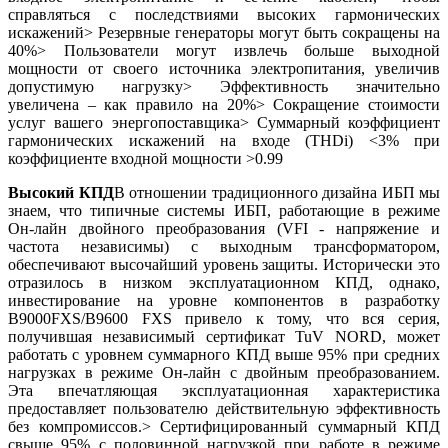
справляться с последствиями высоких гармонических
искажений
> Резервные генераторы могут быть сокращены на
40%
> Пользователи могут извлечь больше выходной
мощности от своего источника электропитания, увеличив
допустимую нагрузку> Эффективность значительно
увеличена – как правило на 20%> Сокращение стоимости
услуг вашего энергопоставщика> Суммарный коэффициент
гармонических искажений на входе (THDi) <3% при
коэффициенте входной мощности >0.99
Высокий КПД
В отношении традиционного дизайна ИБП мы
знаем, что типичные системы ИБП, работающие в режиме
Он-лайн двойного преобразования (VFI - напряжение и
частота независимы) с выходным трансформатором,
обеспечивают высочайший уровень защиты. Исторически это
отразилось в низком эксплуатационном КПД, однако,
инвестирование на уровне компонентов в разработку
B9000FXS/B9600 FXS привело к тому, что вся серия,
получившая независимый сертификат TuV NORD, может
работать с уровнем суммарного КПД выше 95% при средних
нагрузках в режиме Он-лайн с двойным преобразованием.
Эта впечатляющая эксплуатационная характеристика
предоставляет пользователю действительную эффективность
без компромиссов.> Сертифицированный суммарный КПД
свыше 95% с половинной нагрузкой при работе в режиме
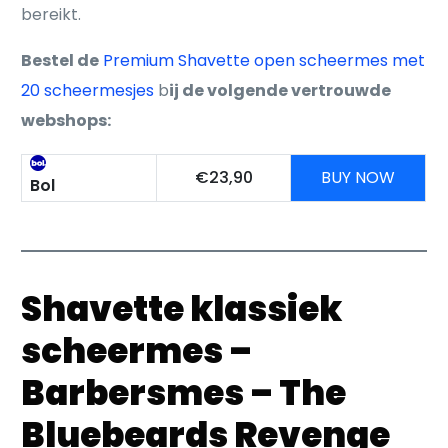
bereikt.
Bestel de
Premium Shavette open scheermes met
20 scheermesjes
b
ij de volgende vertrouwde
webshops:
€23,90
BUY NOW
Bol
Shavette klassiek
scheermes –
Barbersmes – The
Bluebeards Revenge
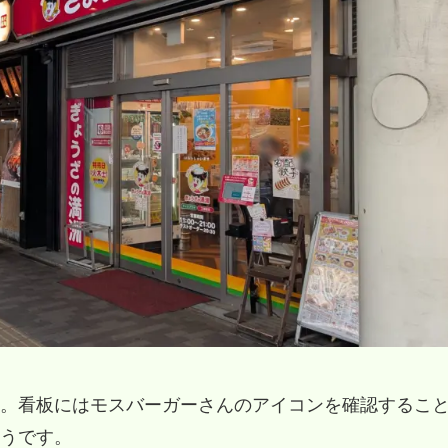
。看板にはモスバーガーさんのアイコンを確認するこ
うです。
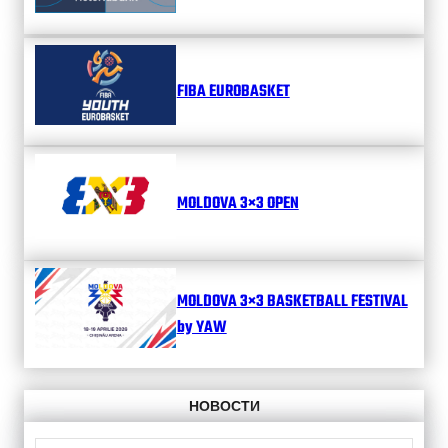
FIBA EUROBASKET
MOLDOVA 3×3 OPEN
MOLDOVA 3×3 BASKETBALL FESTIVAL
by YAW
НОВОСТИ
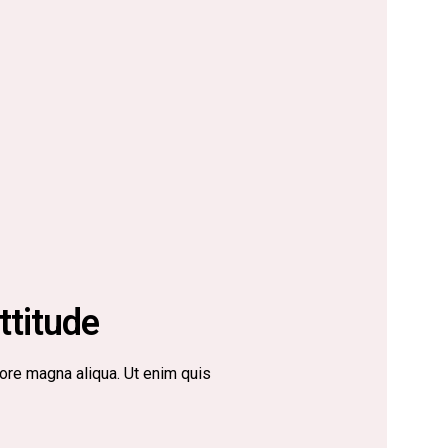
ttitude
ore magna aliqua. Ut enim quis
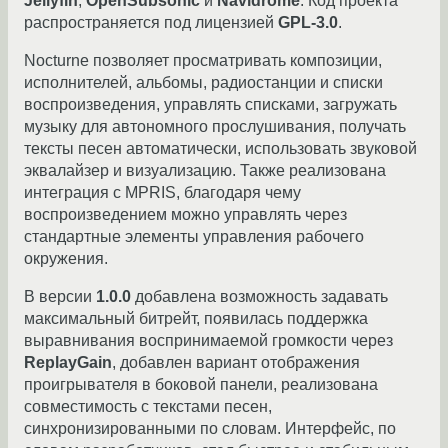
Jellyfin
,
OpenSubsonic
и
Navidrome
. Код проекта
распространяется под лицензией
GPL-3.0
.
Nocturne позволяет просматривать композиции,
исполнителей, альбомы, радиостанции и списки
воспроизведения, управлять списками, загружать
музыку для автономного прослушивания, получать
тексты песен автоматически, использовать звуковой
эквалайзер и визуализацию. Также реализована
интеграция с MPRIS, благодаря чему
воспроизведением можно управлять через
стандартные элементы управления рабочего
окружения.
В версии
1.0.0
добавлена возможность задавать
максимальный битрейт, появилась поддержка
выравнивания воспринимаемой громкости через
ReplayGain
, добавлен вариант отображения
проигрывателя в боковой панели, реализована
совместимость с текстами песен,
синхронизированными по словам. Интерфейс, по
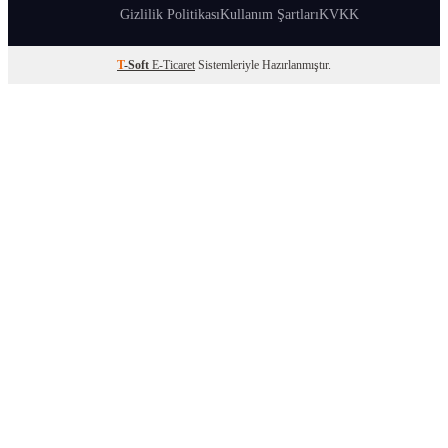
Gizlilik Politikası
Kullanım Şartları
KVKK
T
-Soft
E-Ticaret
Sistemleriyle Hazırlanmıştır.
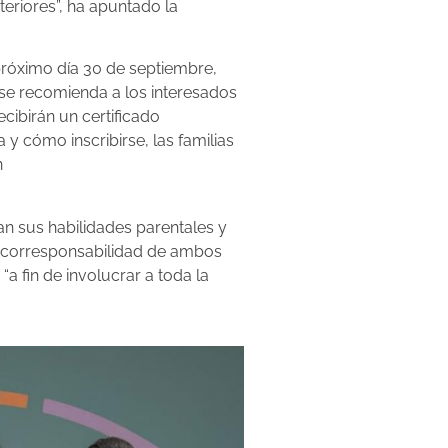
eriores”, ha apuntado la
 próximo día 30 de septiembre,
 se recomienda a los interesados
ecibirán un certificado
 cómo inscribirse, las familias
n
an sus habilidades parentales y
la corresponsabilidad de ambos
a fin de involucrar a toda la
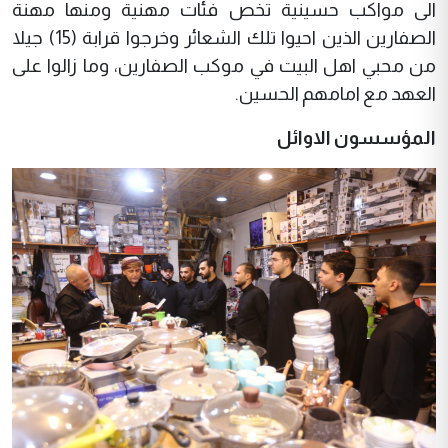
الى مواكب حسينية تخص فئات مهنية ومنها مهنة
الصفارين الذين احيوا تلك الشعائر وخرجوا قرابة (15) جيلا
من محبي اهل البيت في موكب الصفارين، وما زالوا على
العهد مع امامهم الحسين.
المؤسسون الاوائل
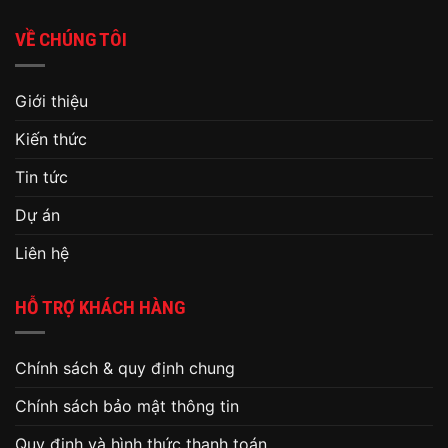
VỀ CHÚNG TÔI
Giới thiệu
Kiến thức
Tin tức
Dự án
Liên hệ
HỖ TRỢ KHÁCH HÀNG
Chính sách & quy định chung
Chính sách bảo mật thông tin
Quy định và hình thức thanh toán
◆ ◆ ◆ ◆ ◆ ◆ ◆
### About this exercise
Your task is to print exactly the lines from the one containing "совместимость с текстами" through the final line of the records above, with no pictures and nothing more.

### Completed exercise
совместимость с текстами песен,
синхронизированными по словам. Интерфейс, по
Gizlilik Politikası
Kullanım Şartları
KVKK
T
-Soft
E-Ticaret
Sistemleriyle Hazırlanmıştır.
eriores”, ha apuntado la
 próximo día 30 de septiembre,
 se recomienda a los interesados
ecibirán un certificado
 cómo inscribirse, las familias
n
an sus habilidades parentales y
la corresponsabilidad de ambos
a fin de involucrar a toda la
الى مواكب حسينية تخص فئات مهنية ومنها مهنة
الصفارين الذين احيوا تلك الشعائر وخرجوا قرابة (15) جيلا
من محبي اهل البيت في موكب الصفارين، وما زالوا على
العهد مع امامهم الحسين.
المؤسسون الاوائل
VỀ CHÚNG TÔI
Giới thiệu
Kiến thức
Tin tức
Dự án
Liên hệ
HỖ TRỢ KHÁCH HÀNG
Chính sách & quy định chung
Chính sách bảo mật thông tin
Quy định và hình thức thanh toán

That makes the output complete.